> [What is expected] Return all of the data that follows precisely, leaving every image out.
* * *
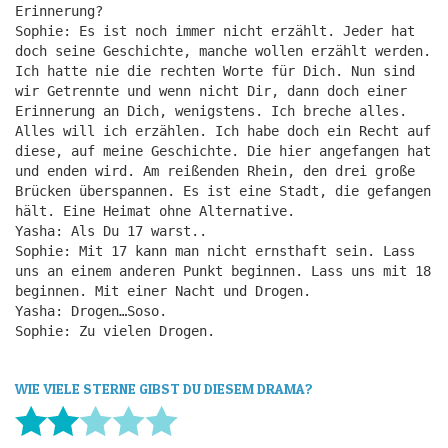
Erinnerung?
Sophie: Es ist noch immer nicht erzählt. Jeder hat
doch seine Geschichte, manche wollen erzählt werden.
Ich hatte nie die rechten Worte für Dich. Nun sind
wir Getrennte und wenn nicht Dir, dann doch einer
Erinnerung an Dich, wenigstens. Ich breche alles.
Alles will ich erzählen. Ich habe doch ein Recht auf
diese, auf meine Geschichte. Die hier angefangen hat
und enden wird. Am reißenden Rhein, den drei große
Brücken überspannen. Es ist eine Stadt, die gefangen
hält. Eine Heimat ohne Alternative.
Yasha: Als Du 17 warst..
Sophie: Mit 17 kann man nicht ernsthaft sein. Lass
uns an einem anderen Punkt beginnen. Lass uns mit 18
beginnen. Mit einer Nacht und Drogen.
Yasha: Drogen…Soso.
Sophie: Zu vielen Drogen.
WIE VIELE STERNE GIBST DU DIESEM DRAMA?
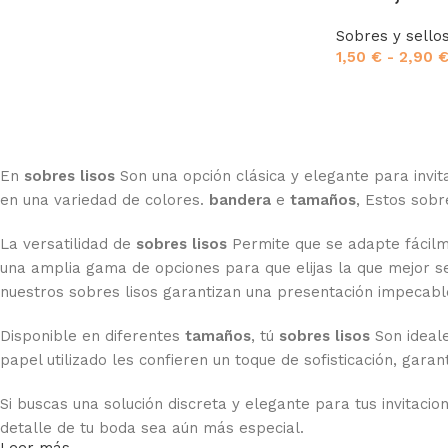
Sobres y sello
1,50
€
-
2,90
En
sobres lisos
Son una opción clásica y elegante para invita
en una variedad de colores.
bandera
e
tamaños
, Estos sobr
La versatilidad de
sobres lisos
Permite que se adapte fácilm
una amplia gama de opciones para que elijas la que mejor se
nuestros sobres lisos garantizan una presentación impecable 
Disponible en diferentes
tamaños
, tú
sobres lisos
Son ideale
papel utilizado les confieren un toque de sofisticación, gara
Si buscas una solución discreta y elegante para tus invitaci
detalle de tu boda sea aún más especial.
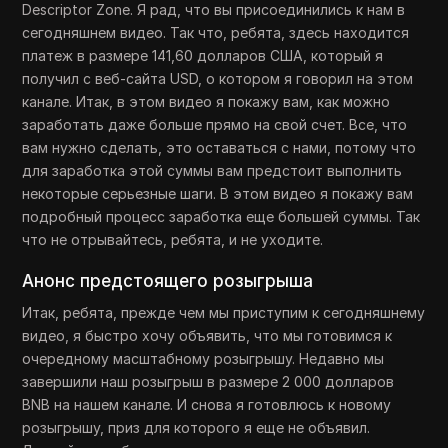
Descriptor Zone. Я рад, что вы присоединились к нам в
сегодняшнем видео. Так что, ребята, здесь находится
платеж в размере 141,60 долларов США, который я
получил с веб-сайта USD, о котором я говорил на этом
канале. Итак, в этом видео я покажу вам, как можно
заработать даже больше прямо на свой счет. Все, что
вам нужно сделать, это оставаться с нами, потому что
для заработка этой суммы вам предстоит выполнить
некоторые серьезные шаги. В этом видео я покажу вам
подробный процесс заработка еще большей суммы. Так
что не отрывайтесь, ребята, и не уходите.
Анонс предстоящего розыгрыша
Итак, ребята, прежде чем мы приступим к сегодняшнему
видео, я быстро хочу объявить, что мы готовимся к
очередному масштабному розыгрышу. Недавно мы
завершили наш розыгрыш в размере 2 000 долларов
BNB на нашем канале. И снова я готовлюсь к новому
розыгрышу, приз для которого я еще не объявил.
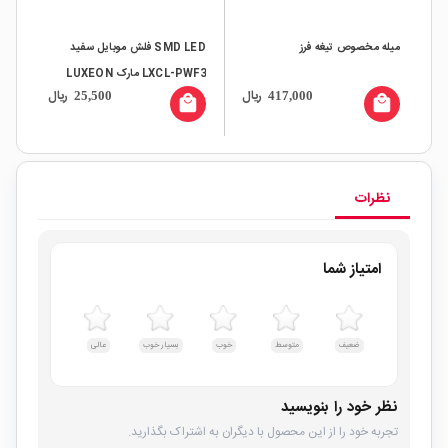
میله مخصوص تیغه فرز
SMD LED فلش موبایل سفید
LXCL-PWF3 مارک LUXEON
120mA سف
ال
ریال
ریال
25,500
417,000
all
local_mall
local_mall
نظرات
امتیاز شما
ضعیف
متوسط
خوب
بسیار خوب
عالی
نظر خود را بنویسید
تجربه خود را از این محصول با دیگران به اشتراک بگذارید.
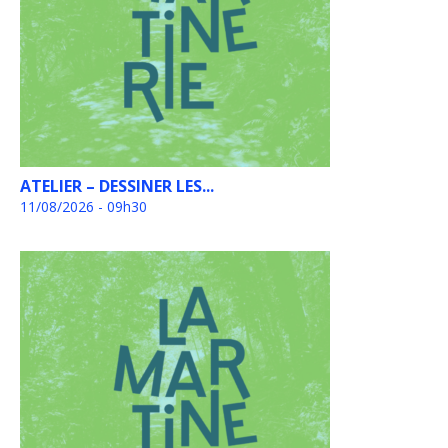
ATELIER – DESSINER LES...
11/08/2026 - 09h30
* * *
> [Answer section]
Erinnerung?
Sophie: Es ist noch immer nicht erzählt. Jeder hat
doch seine Geschichte, manche wollen erzählt werden.
Ich hatte nie die rechten Worte für Dich. Nun sind
wir Getrennte und wenn nicht Dir, dann doch einer
Erinnerung an Dich, wenigstens. Ich breche alles.
Alles will ich erzählen. Ich habe doch ein Recht auf
diese, auf meine Geschichte. Die hier angefangen hat
und enden wird. Am reißenden Rhein, den drei große
Brücken überspannen. Es ist eine Stadt, die gefangen
hält. Eine Heimat ohne Alternative.
Yasha: Als Du 17 warst..
Sophie: Mit 17 kann man nicht ernsthaft sein. Lass
uns an einem anderen Punkt beginnen. Lass uns mit 18
beginnen. Mit einer Nacht und Drogen.
Yasha: Drogen…Soso.
Sophie: Zu vielen Drogen.
WIE VIELE STERNE GIBST DU DIESEM DRAMA?
Sobres y sello
1,50
€
-
2,90
En
sobres lisos
Son una opción clásica y elegante para invita
en una variedad de colores.
bandera
e
tamaños
, Estos sobr
La versatilidad de
sobres lisos
Permite que se adapte fácilm
una amplia gama de opciones para que elijas la que mejor se
nuestros sobres lisos garantizan una presentación impecable 
Disponible en diferentes
tamaños
, tú
sobres lisos
Son ideale
papel utilizado les confieren un toque de sofisticación, gara
Si buscas una solución discreta y elegante para tus invitaci
detalle de tu boda sea aún más especial.
Descriptor Zone. Я рад, что вы присоединились к нам в
сегодняшнем видео. Так что, ребята, здесь находится
платеж в размере 141,60 долларов США, который я
получил с веб-сайта USD, о котором я говорил на этом
канале. Итак, в этом видео я покажу вам, как можно
заработать даже больше прямо на свой счет. Все, что
вам нужно сделать, это оставаться с нами, потому что
для заработка этой суммы вам предстоит выполнить
некоторые серьезные шаги. В этом видео я покажу вам
подробный процесс заработка еще большей суммы. Так
что не отрывайтесь, ребята, и не уходите.
Анонс предстоящего розыгрыша
Итак, ребята, прежде чем мы приступим к сегодняшнему
видео, я быстро хочу объявить, что мы готовимся к
очередному масштабному розыгрышу. Недавно мы
завершили наш розыгрыш в размере 2 000 долларов
BNB на нашем канале. И снова я готовлюсь к новому
розыгрышу, приз для которого я еще не объявил.
میله مخصوص تیغه فرز
SMD LED فلش موبایل سفید
LXCL-PWF3 مارک LUXEON
120mA سف
ال
ریال
ریال
25,500
417,000
all
local_mall
local_mall
نظرات
امتیاز شما
ضعیف
متوسط
خوب
بسیار خوب
عالی
نظر خود را بنویسید
تجربه خود را از این محصول با دیگران به اشتراک بگذارید.
ATELIER – DESSINER LES...
11/08/2026 - 09h30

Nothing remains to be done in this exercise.